Em epigramas, reconhece o Sr. Lockwood, que “um homem sensível deveria encontrar companhia suficiente consigo mesmo” (“A sensible man ought to find sufficient company in himself”)

“Quão variáveis somos!” desabafa o recluso Sr.Lockwood, determinado a evitar o contato social, mas a tentar conversação com a criada, Ellen Dean, que mora há 18 anos na Granja Cruz dos Tordos (Thrushcross Grange) Por qual motivo terá Heathcliff alugado a Granja e decidido morar na Colina dos Morros Uivantes (Wuthering Heights), que é consideravelmente inferior quanto a comodidade?

Mas a criada Nelly, ou Sra. Dean, aconselha o Sr. Lockwood a ficar longe do Sr. Heathcliff, “Áspero igual lâmina de serrote, e duro igual pedra de amolar! O melhor é não lidar com ele.” (“Rough as a saw-edge, and hard as whinstone! The less you meddle with him the better” cap. IV, p. 43)

Podemos comparar a voz narrativa de Lockwood com a moça preceptora no clássico sombrio de Henry James, “The Turn of the Screw” (A Volta do Parafuso), que leva o enredo para o subjetivismo, onde tudo pode não passar de uma ilusão, uma alucinação. A figura de Heathcliff existe para o/a Leitor/a apenas nas falas de Nelly (e de depois carta de Isabella, falas da criada Zillah) e na escrita do Sr. Lockwood. Há todo um filtro de 'subjetividade'.

Desde o início, a chegada de Heathcliff causa desequilíbrio na família Earnshaw – os filhos Hindley (14 a) e Cathy (10 a) passam a disputar o afeto dos pais.

Com a morte do Sr. Earnshaw, Hindley – que sempre odiou Heathcliff – passa a humilhar o 'filho adotivo' explicitamente, o que gera todo o rancor de Heathcliff, que vai crescer com dureza de coração e profunda amargura, “ele cresceu amargurado a remoer as injúrias” (“he grew bitter with brooding over these injuries” p. 46) Assim Heathcliff não era grato ao pai adotivo, era um menino insensível, “he was not insolent tho his benefactor, he was simply insensible.” (p. 47)

Quando Nelly descreve a menina Cathy, curiosa quanto ao novo menino na família, os adjetivos apresentam uma criança inquieta, em travessuras, falando, cantando, praguejando, mas com olhos acessos, sorriso amável, ágil e desafiadora.
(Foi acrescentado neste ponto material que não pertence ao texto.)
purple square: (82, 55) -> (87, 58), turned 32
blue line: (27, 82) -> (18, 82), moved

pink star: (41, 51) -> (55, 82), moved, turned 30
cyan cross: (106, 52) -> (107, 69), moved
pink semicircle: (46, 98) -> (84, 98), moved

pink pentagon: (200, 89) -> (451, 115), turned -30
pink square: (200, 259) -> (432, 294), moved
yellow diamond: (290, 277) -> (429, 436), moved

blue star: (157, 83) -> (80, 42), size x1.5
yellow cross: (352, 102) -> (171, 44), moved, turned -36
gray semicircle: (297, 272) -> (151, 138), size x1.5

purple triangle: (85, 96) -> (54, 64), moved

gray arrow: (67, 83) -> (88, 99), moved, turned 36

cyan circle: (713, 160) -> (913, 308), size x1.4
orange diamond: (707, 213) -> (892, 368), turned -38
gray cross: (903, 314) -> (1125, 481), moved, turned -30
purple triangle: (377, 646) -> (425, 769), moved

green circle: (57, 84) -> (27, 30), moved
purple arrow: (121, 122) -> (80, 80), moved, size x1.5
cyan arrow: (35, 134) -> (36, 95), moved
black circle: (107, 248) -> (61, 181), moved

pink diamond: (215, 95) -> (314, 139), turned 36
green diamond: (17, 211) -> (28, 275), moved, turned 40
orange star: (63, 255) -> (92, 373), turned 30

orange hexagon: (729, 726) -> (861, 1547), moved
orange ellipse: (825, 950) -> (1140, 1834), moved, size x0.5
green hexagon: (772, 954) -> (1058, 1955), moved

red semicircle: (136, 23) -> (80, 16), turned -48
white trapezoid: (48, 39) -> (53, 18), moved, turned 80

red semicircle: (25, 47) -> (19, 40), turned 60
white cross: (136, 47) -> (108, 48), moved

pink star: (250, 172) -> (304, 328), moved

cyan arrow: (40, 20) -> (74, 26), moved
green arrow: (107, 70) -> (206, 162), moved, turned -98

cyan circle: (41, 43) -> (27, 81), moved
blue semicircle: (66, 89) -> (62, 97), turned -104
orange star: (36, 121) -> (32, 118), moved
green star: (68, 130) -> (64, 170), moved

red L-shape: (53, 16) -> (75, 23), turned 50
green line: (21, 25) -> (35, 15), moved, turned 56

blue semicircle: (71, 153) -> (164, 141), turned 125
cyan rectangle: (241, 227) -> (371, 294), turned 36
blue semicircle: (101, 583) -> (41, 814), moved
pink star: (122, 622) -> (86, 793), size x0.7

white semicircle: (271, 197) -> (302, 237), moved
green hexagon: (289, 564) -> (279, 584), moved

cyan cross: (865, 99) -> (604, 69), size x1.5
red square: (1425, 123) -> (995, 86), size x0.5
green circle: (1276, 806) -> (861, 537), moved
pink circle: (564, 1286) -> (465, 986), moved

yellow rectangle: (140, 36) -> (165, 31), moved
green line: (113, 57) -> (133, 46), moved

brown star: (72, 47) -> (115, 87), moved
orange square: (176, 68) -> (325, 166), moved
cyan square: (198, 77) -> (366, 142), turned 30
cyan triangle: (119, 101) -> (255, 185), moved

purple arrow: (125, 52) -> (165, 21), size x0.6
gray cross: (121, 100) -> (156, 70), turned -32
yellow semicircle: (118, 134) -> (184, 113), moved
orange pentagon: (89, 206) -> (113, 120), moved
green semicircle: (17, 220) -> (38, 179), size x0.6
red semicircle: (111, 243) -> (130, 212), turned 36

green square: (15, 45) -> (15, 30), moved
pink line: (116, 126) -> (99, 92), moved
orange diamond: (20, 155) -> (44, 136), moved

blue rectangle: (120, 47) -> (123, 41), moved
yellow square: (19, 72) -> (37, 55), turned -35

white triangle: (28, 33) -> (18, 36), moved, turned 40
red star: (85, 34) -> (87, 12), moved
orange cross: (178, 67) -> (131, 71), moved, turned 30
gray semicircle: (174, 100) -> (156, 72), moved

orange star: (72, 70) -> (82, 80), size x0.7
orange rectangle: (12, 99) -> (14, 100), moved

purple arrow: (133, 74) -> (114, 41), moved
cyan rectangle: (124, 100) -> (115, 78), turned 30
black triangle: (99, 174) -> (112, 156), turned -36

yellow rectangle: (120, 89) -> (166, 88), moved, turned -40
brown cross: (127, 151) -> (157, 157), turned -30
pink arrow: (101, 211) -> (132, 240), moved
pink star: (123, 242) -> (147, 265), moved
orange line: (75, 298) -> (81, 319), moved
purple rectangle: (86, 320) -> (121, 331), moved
E muito afeiçoada a Heathcliff. (“She was much too fond of Heathcliff. The greatest punishment we could invent for her was to keep her separate from him: yet she got chided more than any of us on his account.” cap. V, p. 49)

No cap. VI quando o Sr. Earnshaw morre (dois ? três? anos após a adoção de Heathcliff) o jovem Hindley (18 a ?) volta para casa, com uma 'esposa', Frances (união que o pai certamente não teria aprovado...) Jovem, complexada, cheia de temores. Percebe-se que Nelly não se simpatiza com a recém-chegada. “Nós, em geral, não toleramos estranhos aqui, a menos que eles nos tolerem primeiro.” (“We don't in general take to foreigness here, Mr. Lockwood, unless they take to us first.” cap. VI, p. 51)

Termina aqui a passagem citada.